When engulfing occurs during an upward trend, it indicates the market will open with a new high. This high will be followed by a high volume of sell-offs, that result in the day closing at or below that of the previous days opening. This indicates that the upward trend has suffered and became weak and the bearish investors may be gaining some strength in the market. This pattern indicates a bullish trend, but has only a moderate rate of reliability..
- The first day’s color indicates the trend of the trading day.
- The second real body should have the opposite color of the first real body.
- The second day’s body should completely engulf the previous day’s body.
Evening Star Pattern
When an upward trends occurs the market will get stronger, but as it gets stronger on a long white day, gaps will begin to open on the second day. Second day trading on Forex, stays withing a small range and will close at or near what it opened at. This pattern generally indicates that confidence in the current trend has eroded. When this trend reversal is confirmed, the third day will be a black day. This pattern indicates a bullish trend and has a high rate of reliability..

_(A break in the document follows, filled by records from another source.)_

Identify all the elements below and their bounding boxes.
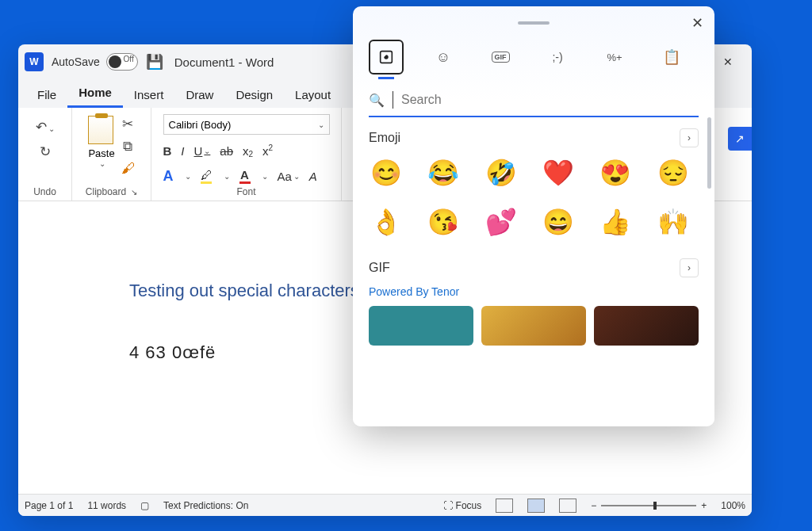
underline-button[interactable]: U⌄ [194,144,211,158]
spellcheck-icon[interactable]: ▢ [140,500,149,511]
gif-credit: Powered By Tenor [369,285,699,298]
status-bar: Page 1 of 1 11 words ▢ Text Predictions:… [18,494,752,516]
zoom-out-button[interactable]: − [591,500,596,511]
emoji-panel-titlebar[interactable]: ✕ [353,6,714,40]
format-painter-icon[interactable]: 🖌 [121,161,135,177]
clipboard-launcher-icon[interactable]: ↘ [131,188,137,197]
emoji-grid: 😊😂🤣❤️😍😔👌😘💕😄👍🙌 [369,155,699,239]
autosave-control[interactable]: AutoSave Off [52,53,138,71]
undo-button[interactable]: ↶⌄ [36,119,55,136]
print-layout-button[interactable] [527,499,545,513]
gif-section-title: GIF [369,261,390,275]
emoji-tears-of-joy[interactable]: 😂 [426,155,461,190]
status-words[interactable]: 11 words [87,500,126,511]
emoji-two-hearts[interactable]: 💕 [484,204,519,239]
emoji-tab-kaomoji[interactable]: ;-) [540,40,575,74]
zoom-slider[interactable] [601,505,696,506]
highlight-button[interactable]: 🖊 [201,169,213,184]
focus-mode-button[interactable]: ⛶ Focus [443,500,481,511]
emoji-raising-hands[interactable]: 🙌 [656,204,691,239]
text-effects-button[interactable]: A [163,169,174,183]
paste-button[interactable]: Paste [88,147,114,159]
emoji-panel: ✕ ☺ GIF ;-) %+ 📋 🔍 Emoji › 😊😂🤣❤️😍😔👌😘💕😄👍🙌… [353,6,714,426]
document-title: Document1 - Word [174,55,274,69]
change-case-button[interactable]: Aa⌄ [278,170,300,183]
copy-icon[interactable]: ⧉ [123,139,132,155]
word-logo-icon: W [25,52,44,71]
ribbon-group-undo: ↶⌄ ↻ Undo [18,108,72,201]
zoom-control[interactable]: − + [591,500,707,511]
emoji-search[interactable]: 🔍 [369,84,699,117]
text-cursor-icon [393,91,393,109]
gif-thumb[interactable] [594,306,699,346]
emoji-heart-eyes[interactable]: 😍 [598,155,633,190]
save-icon[interactable]: 💾 [146,53,163,71]
emoji-tab-recent[interactable] [369,40,404,74]
cut-icon[interactable]: ✂ [122,116,133,132]
autosave-label: AutoSave [52,55,100,68]
read-mode-button[interactable] [496,499,513,513]
tab-file[interactable]: File [26,82,67,108]
clear-format-button[interactable]: A [309,170,317,183]
status-predictions[interactable]: Text Predictions: On [163,500,248,511]
emoji-search-input[interactable] [401,93,699,107]
emoji-ok-hand[interactable]: 👌 [369,204,404,239]
emoji-grinning[interactable]: 😄 [541,204,576,239]
emoji-panel-tabs: ☺ GIF ;-) %+ 📋 [353,40,714,84]
emoji-scrollbar[interactable] [707,117,711,189]
tab-insert[interactable]: Insert [123,82,175,108]
emoji-pensive[interactable]: 😔 [656,155,691,190]
gif-thumb[interactable] [481,306,586,346]
emoji-tab-emoji[interactable]: ☺ [426,40,461,74]
tab-home[interactable]: Home [67,79,123,108]
emoji-tab-clipboard[interactable]: 📋 [654,40,689,74]
emoji-thumbs-up[interactable]: 👍 [598,204,633,239]
paste-icon[interactable] [88,116,113,144]
redo-button[interactable]: ↻ [40,143,51,160]
emoji-tab-symbols[interactable]: %+ [597,40,632,74]
font-name-select[interactable]: Calibri (Body)⌄ [163,114,330,135]
font-color-button[interactable]: A [239,169,251,184]
search-icon: 🔍 [369,93,385,108]
share-button[interactable]: ↗ [728,127,752,151]
gif-row [369,306,699,346]
emoji-smiling-blush[interactable]: 😊 [369,155,404,190]
italic-button[interactable]: I [181,144,184,158]
subscript-button[interactable]: x2 [243,144,253,158]
emoji-panel-body: Emoji › 😊😂🤣❤️😍😔👌😘💕😄👍🙌 GIF › Powered By T… [353,117,714,426]
superscript-button[interactable]: x2 [262,144,273,158]
status-page[interactable]: Page 1 of 1 [25,500,73,511]
emoji-section-title: Emoji [369,131,400,145]
gif-section-expand[interactable]: › [680,258,699,277]
tab-draw[interactable]: Draw [174,82,224,108]
zoom-in-button[interactable]: + [701,500,707,511]
bold-button[interactable]: B [163,144,172,158]
emoji-tab-gif[interactable]: GIF [483,40,518,74]
emoji-close-button[interactable]: ✕ [691,14,703,32]
emoji-red-heart[interactable]: ❤️ [541,155,576,190]
tab-layout[interactable]: Layout [284,82,342,108]
ribbon-group-font: Calibri (Body)⌄ B I U⌄ ab x2 x2 A⌄ 🖊⌄ A⌄… [151,108,342,201]
web-layout-button[interactable] [559,499,576,513]
gif-thumb[interactable] [369,306,473,346]
strikethrough-button[interactable]: ab [220,144,233,158]
emoji-kissing-heart[interactable]: 😘 [426,204,461,239]
emoji-section-expand[interactable]: › [680,128,699,147]
ribbon-group-clipboard: Paste ⌄ ✂ ⧉ 🖌 Clipboard↘ [72,108,151,201]
emoji-rofl[interactable]: 🤣 [484,155,519,190]
zoom-level[interactable]: 100% [721,500,745,511]
tab-design[interactable]: Design [224,82,284,108]
autosave-toggle[interactable]: Off [106,53,138,71]
close-button[interactable]: ✕ [710,44,745,79]
drag-handle-icon[interactable] [518,21,550,25]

- The first day is a long white day.
- The second day, gaps begin to open higher from the first day.
- The third day is a long black day and the close of market will be below the midpoint of the first white day.
Harami Pattern
At the end of an upward trend which has a long white day, a black candlestick opens that is lower than what the previous day closed at. Market trading is generally light and the day will close lower than what it opened at. This signals that the current upward trend is losing strength and this indicator is confirmed with the next trading day seeing candlesticks following the reversal trend. This pattern indicates a bullish trend, but it has a low rate of reliability..
- A long body followed by a short body with opposite color.
- A short body is completely within the previous day’s long body.
- The color of the second candle is not important.
Morning Star Doji Pattern
In a downward trend, the market will support the bearish investing trend with a long black day; gaps will begin to open on the second day of trading. The Forex market will see trades that stay within a small range and it will close at or near where it opened. This pattern generally indicates the potential for a rally since many of the positions have changed. Confirmation of this trend reversal is marked by the third day being a white day. This pattern also indicates a bullish trend and has a high rate of reliability.
- The first day is a black day which indicates the trend of the market.
- The second day must be a Doji day.
- The third day is a white day and supports the reversal of the trend.
Piercing Line Pattern
This pattern occurs when gaps open in the market during a downward trend, but the market gains enough strength to close above the midpoint of the previous day. This pattern is a good indication that the opportunity for the bullish investors to enter the market and help support the trend reversal. It’s also the opposite of the Dark Cloud Cover pattern. It’s a bullish trend that only has moderate reliability.
- A long black body followed by a white body.
- The white body peaks above the midpoint of the prior white body.
- This pattern occurs in a downward trend.
Three Black Crows Pattern
This pattern is indicated by three long black days that each end with consecutively lower closing rates. It generally indicates that the market rates have been too high for too long of a period and the investors are slacking off to compensate. This pattern is a bearish trend and has a high reliability rate.
- Three black days occur, each with a close below the previous day.
- Each day opens within the body of the previous day.
- Each day closes near or at the low of the day.
Three White Soldiers Pattern
With this pattern, there will be three long white days in a downward trend; each day will close at consecutively higher rates. This usually reflects fortitude in the future market, since a trend reversal is in progress that is building on moderate increases in the market. This bullish trend offers a high reliability rate.
- Three long white days occur, each with a higher close than the previous day.
- Each day opens within the body of the previous day.
- Each day closes near or at the high of the day.